Abstract: SA-PO0763
Urine-Derived Stem Cells Mitigate Podocyte Injury via Antisenescent Mechanisms in Adriamycin-Induced CKD
Session Information
- Glomerular Diseases: Profiling Through Multiomics
November 08, 2025 | Location: Exhibit Hall, Convention Center
Abstract Time: 10:00 AM - 12:00 PM
Category: Glomerular Diseases
- 1401 Glomerular Diseases: Mechanisms, including Podocyte Biology
Authors
- Choi, Dae Eun, Chungnam National University Hospital, Daejeon, Korea (the Republic of)
- Park, Kyungho, Chungnam National University Hospital, Daejeon, Korea (the Republic of)

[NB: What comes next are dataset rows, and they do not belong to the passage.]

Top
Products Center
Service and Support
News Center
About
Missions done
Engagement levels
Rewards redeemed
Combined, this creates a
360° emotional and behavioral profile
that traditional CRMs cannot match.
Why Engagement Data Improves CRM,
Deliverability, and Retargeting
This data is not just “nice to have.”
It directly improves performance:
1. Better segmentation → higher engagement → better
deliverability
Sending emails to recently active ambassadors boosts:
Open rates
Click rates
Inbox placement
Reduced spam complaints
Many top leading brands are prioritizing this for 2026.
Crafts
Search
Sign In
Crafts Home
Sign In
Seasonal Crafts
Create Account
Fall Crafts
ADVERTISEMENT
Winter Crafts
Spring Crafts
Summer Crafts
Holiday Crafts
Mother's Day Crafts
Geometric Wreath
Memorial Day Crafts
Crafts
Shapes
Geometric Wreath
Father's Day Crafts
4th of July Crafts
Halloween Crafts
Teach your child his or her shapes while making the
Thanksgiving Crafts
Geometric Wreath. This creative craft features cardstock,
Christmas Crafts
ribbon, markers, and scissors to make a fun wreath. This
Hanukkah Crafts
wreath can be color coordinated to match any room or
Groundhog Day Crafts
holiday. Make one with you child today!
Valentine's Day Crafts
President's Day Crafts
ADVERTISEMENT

- Lee, Eu Jin, Chungnam National University Hospital, Daejeon, Korea (the Republic of)
- Ham, Youngrok, Chungnam National University School of Medicine, Daejeon, Korea (the Republic of)

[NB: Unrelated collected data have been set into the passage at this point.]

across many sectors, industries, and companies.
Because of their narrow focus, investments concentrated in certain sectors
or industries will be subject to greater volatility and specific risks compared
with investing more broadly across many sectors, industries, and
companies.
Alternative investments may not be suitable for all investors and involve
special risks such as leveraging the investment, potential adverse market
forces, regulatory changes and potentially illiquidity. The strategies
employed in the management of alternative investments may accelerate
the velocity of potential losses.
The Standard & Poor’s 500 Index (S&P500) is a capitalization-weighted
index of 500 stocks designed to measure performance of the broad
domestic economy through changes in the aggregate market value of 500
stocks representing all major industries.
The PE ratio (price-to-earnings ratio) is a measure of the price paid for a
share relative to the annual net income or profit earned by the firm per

- Kim, Hae Ri, Chungnam National University Sejong Hospital, Sejong, Korea (the Republic of)
- Park, Heewon, Chungnam National University Sejong Hospital, Sejong, Korea (the Republic of)
Background
Podocyte injury plays a pivotal role in the pathogenesis of chronic kidney disease (CKD), leading to progressive glomerulosclerosis and renal dysfunction. Urine-derived stem cells (UDSCs) have emerged as a promising therapeutic modality due to their kidney-origin, non-invasive accessibility, and regenerative potential.
Methods
This study employed an adriamycin (ADR)-induced podocyte apoptosis model using conditionally immortalized human podocytes (CIHP-1) and an ADR-induced CKD mouse model. UDSCs were characterized by mesenchymal and renal progenitor markers and assessed for their multilineage differentiation capacity. In vitro co-culture experiments evaluated UDSC-mediated protection of ADR-treated podocytes via Western blotting and immunofluorescence. In vivo, the therapeutic efficacy of single and repeated UDSC administration was compared. Renal functional markers, histopathology, and podocyte-specific protein expression were examined. Transcriptomic analyses, including differential expression and GSEA, were performed to identify molecular pathways modulated by UDSC therapy.
Results
UDSC co-culture suppressed inflammatory (NF-κB, NLRP3, IL-1β) and apoptotic (p53, cytochrome c, cleaved caspase-3) signaling, while preserving nephrin and actin filament organization in injured podocytes. In vivo, both UDSC treatment strategies improved renal function and histological damage, with repeated dosing showing superior restoration of synaptopodin and α-actinin-4. RNA sequencing revealed that repeated UDSC therapy (ADR_HM) induced broader suppression of ferroptosis, ribosomal biosynthesis, oxidative phosphorylation, and senescence-associated secretory phenotype (SASP) pathways compared to single-dose therapy (ADR_HS). Senescence regulators (Cdkn2a, Trp53) and SASP effectors (Tnf, Il6, Mmp9, Egf) were significantly downregulated in the ADR_HM group.
Conclusion
UDSCs protect against ADR-induced podocyte injury through anti-inflammatory, anti-apoptotic, and anti-senescent mechanisms. Repeated UDSC administration confers enhanced therapeutic efficacy by promoting durable transcriptomic reprogramming and senescence suppression. These findings support the translational potential of UDSCs as a next-generation cell therapy for CKD.